# [Problem to solve]
The entries must be repeated verbatim, and their images left out.
┄┄┄┄┄┄┄┄┄┄┄┄┄┄┄┄┄┄┄┄
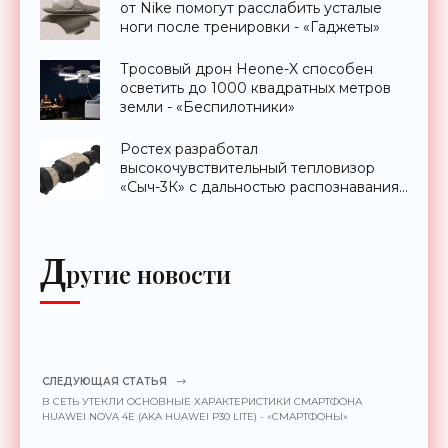
от Nike помогут расслабить усталые
ноги после тренировки - «Гаджеты»
Тросовый дрон Heone-X способен
осветить до 1000 квадратных метров
земли - «Беспилотники»
Ростех разработал
высокочувствительный тепловизор
«Сыч-3К» с дальностью распознавания
до 2 км - «Гаджеты»
Д
ругие новости
СЛЕДУЮЩАЯ СТАТЬЯ
В СЕТЬ УТЕКЛИ ОСНОВНЫЕ ХАРАКТЕРИСТИКИ СМАРТФОНА
HUAWEI NOVA 4E (AKA HUAWEI P30 LITE) - «СМАРТФОНЫ»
┄┄┄┄┄┄┄┄┄┄┄┄┄┄┄┄┄┄┄┄
# [Output for this task]
от Nike помогут расслабить усталые
ноги после тренировки - «Гаджеты»
Тросовый дрон Heone-X способен
осветить до 1000 квадратных метров
земли - «Беспилотники»
Ростех разработал
высокочувствительный тепловизор
«Сыч-3К» с дальностью распознавания
до 2 км - «Гаджеты»
Д
ругие новости
СЛЕДУЮЩАЯ СТАТЬЯ
В СЕТЬ УТЕКЛИ ОСНОВНЫЕ ХАРАКТЕРИСТИКИ СМАРТФОНА
HUAWEI NOVA 4E (AKA HUAWEI P30 LITE) - «СМАРТФОНЫ»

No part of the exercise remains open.